I wanted to begin at the beginning.  For someone that works with the natural world and the classical elements, the beginning is sometimes called the Quintessence.  You may have heard of it as the Fifth Element.  Sometimes its called Spirit, or Ether…alternatively spelled Aether.  Scott Cunningham referred to it as Akasha, which originates as a Hindu idea describing the original substance from which all other elements were created (details vary from sect to sect).  In Greek, the Anglicized beginning is called Arche (or ἀρχή).

A is for ἀρχή

The meanings of the word arche are varied–from beginning or origins, to the idea of laying a foundation, or the source of action, to a definition of sovereignty and command.  In ancient Greece, the cosmic arche of Hesiod was Chaos (Chaos in its imagery as the abyss, just to toss in another ‘a’ word), while the later Orphic cosmology’s arche began with the creation of aether and chaos together by Chronos.  A third Greek arche, attributed to Anaximander, is centered around the idea of ἄπειρον, or apeiron.

A is for ἄπειρον

Apeiron means endless, or without boundary.  According to what we know of Anaximander’s ideas (whose writings are mostly lost), the arche came from an unending and boundless perpetual source from which all material forms originated.  While Anaximander likely believed that apeiron was a concrete thing, later Greek philosophers adopted the idea of apeiron as an abstraction for the primordial chaos of origins.  Apeiron is a place of beginning and making, and also of ending and unmaking…but was also the substance of origins–a substance that would come to be known as aether.

A is for Αἰθήρ

Αἰθήρ, or aether (later called ether, or spirit), originates from Greek mythology as one of the primordial elemental deities.  Aether is the personification of the god of heaven, literally, of the air in the heavens, beyond the earth, the son of Erebus and Nyx, and father of Ouranos (the sky).  In the modern Pagan cosmology, based in the classical elements, aether is spirit, the Fifth Element, which is also sometimes referenced as akasha.  Ideas about the nature of aether, materially or spiritually are incredibly varied and even conflicted at times, but generally consider aether to be sort of a super-element, which is part of all elements, and from which all elements ultimately were derived.
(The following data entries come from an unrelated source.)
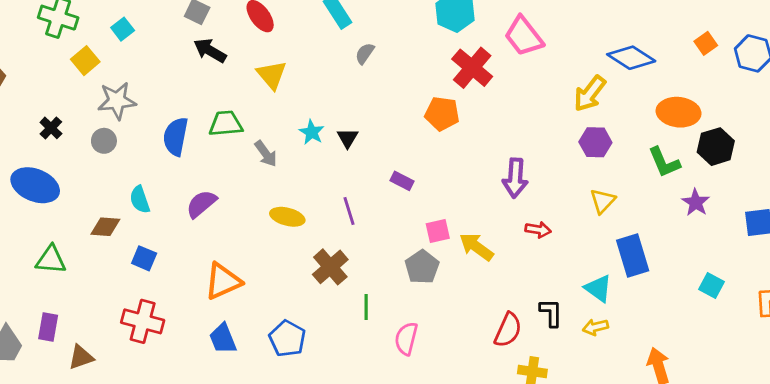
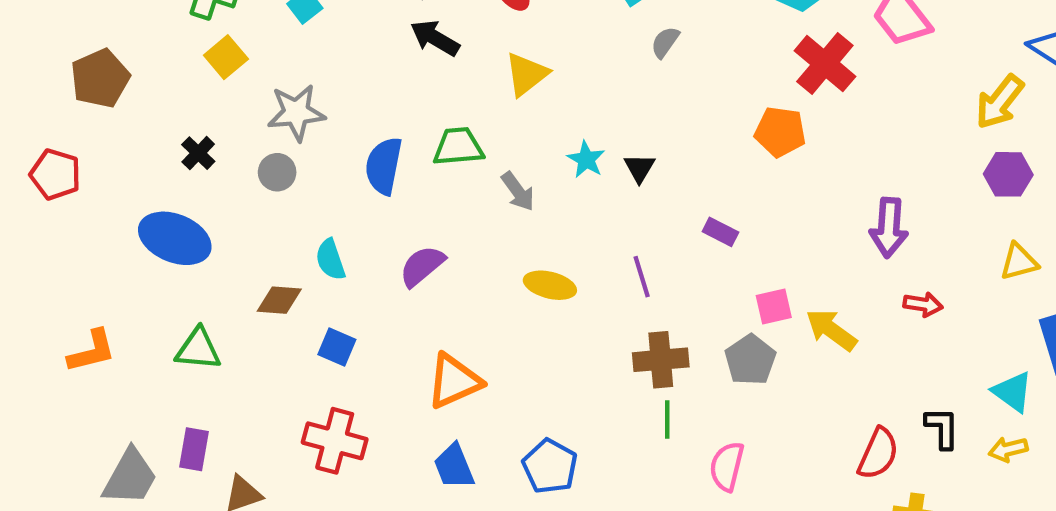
yellow square: (85, 61) -> (226, 57), moved
yellow triangle: (272, 75) -> (526, 74), turned 32
yellow triangle: (603, 201) -> (1019, 262), turned 32
brown cross: (330, 267) -> (661, 360), moved, turned 36

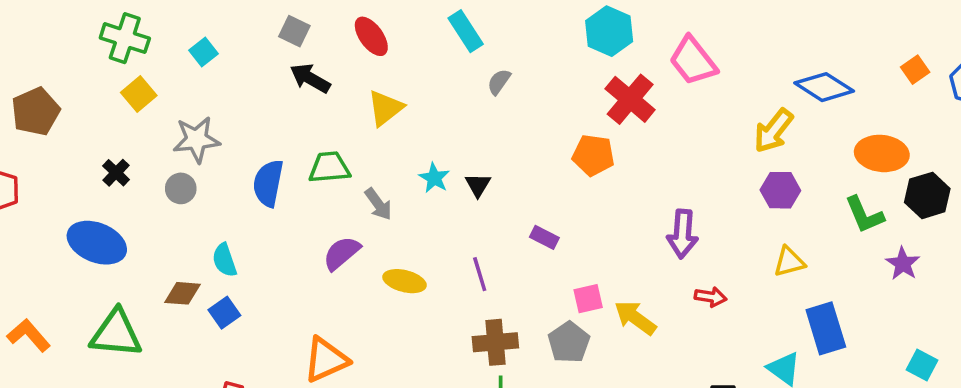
purple semicircle: (422, 266) -> (342, 253), moved
blue square: (337, 347) -> (224, 313), moved, turned 32
green triangle: (198, 349) -> (116, 334), size x1.4
orange L-shape: (92, 351) -> (29, 335), turned -117

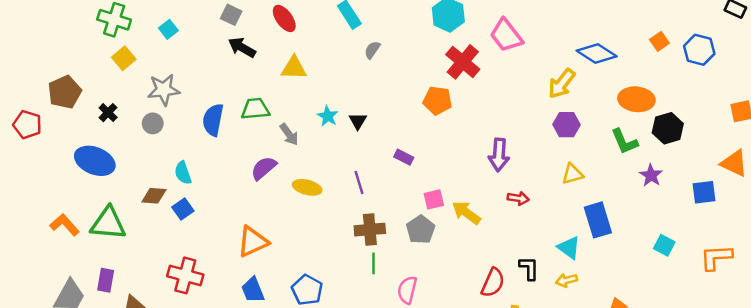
yellow triangle: (385, 108) -> (294, 68), turned 40
brown pentagon: (36, 112) -> (65, 92), moved
orange L-shape: (29, 335) -> (65, 225), moved

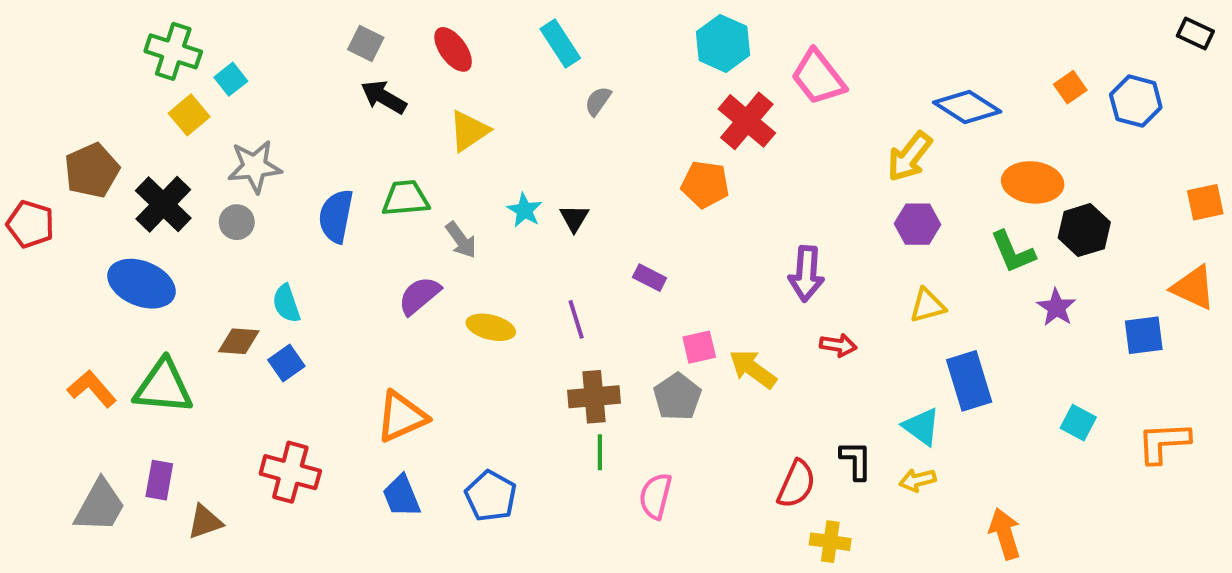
cyan square: (168, 29) -> (231, 79), moved
yellow triangle: (294, 68) -> (469, 131), turned -36
black cross: (108, 113) -> (163, 204), size x1.8

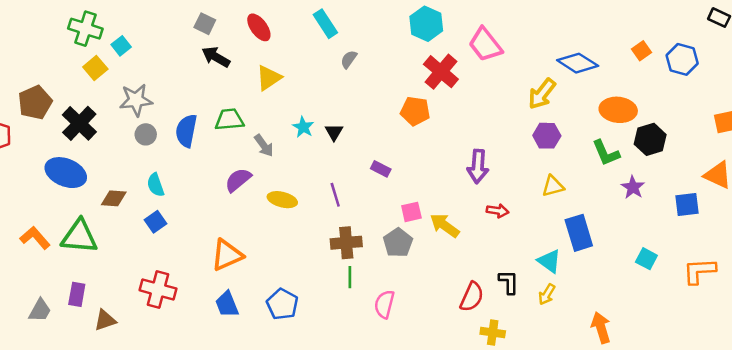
gray circle: (237, 222) -> (146, 134), moved
brown diamond: (239, 341) -> (114, 198), moved
yellow arrow: (917, 480) -> (547, 294), turned -45
gray trapezoid: (100, 506) -> (40, 310), size x0.7

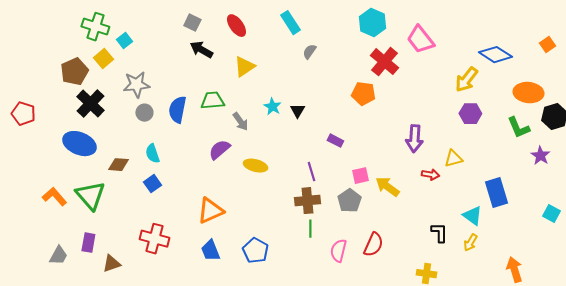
brown pentagon: (35, 102) -> (74, 72), moved
yellow triangle: (553, 186) -> (453, 159), moved
purple line: (335, 195) -> (311, 172), moved
green triangle: (79, 237) -> (90, 196), turned 44
red semicircle: (472, 297) -> (373, 245), moved

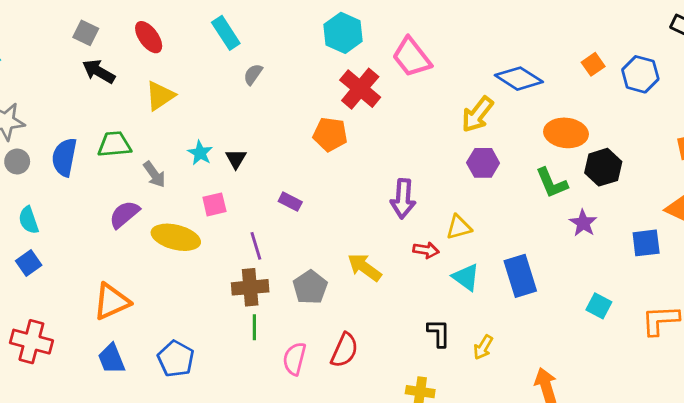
yellow ellipse: (255, 166) -> (176, 237), size x1.4
pink square: (360, 176) -> (214, 204), moved
cyan triangle: (472, 216) -> (466, 277), moved

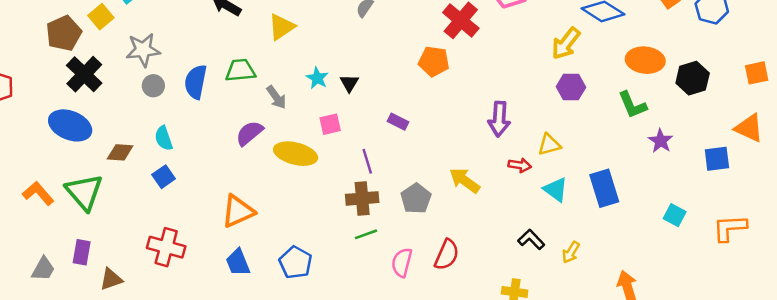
black hexagon: (603, 167) -> (693, 78), moved
green line: (254, 327) -> (366, 234), turned 70
black L-shape: (439, 333) -> (531, 239), turned -44

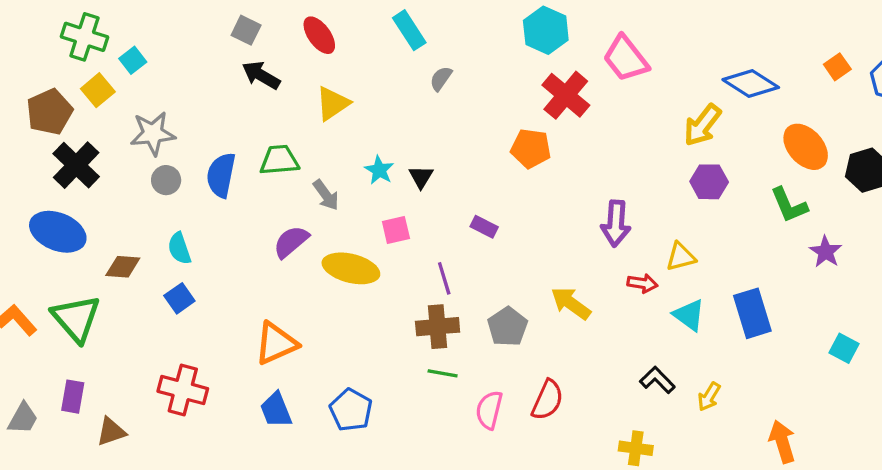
orange ellipse: (645, 60) -> (806, 147), turned 42
green line: (366, 234) -> (443, 373), turned 30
So where does all that Greek put me? I’m not a Hellenic pagan, nor am I a re-onstructionist of any sort (if you are a follower of my blog, you’d know that from my Delphic Maxims blogging, lol).  But I do believe there is value in the ideas of other cultures, modern and ancient, and looking at them in a contemporary filter.  We can learn from the beliefs of others because they are more like us than they are different–and where we are different, we are more often a mirror for one another’s hopes and fears and dreams and values than an “other”.

A is for animism

And I guess, it is here that I can perhaps write about what I intended to discuss in the first place…  Animism, at its simplest, is the belief that there is no separation between the spiritual and the material world, and that absolutely everything is ensouled.  For me, animism starts with the idea that everything shares the same beginning–that the arche of our universe originates as a sort of whisper in the darkness, a cosmic egg of being exploding into the abyss of nothing, forming the *something* that makes up the underlying fabric of all being.  Or, just because he is full of awesome, I’ll quote Neil–it starts with the idea that we are all made of stardust, and that the Universe is as much part of us as we are part of it (although, I mean it metaphorically, as well as literally).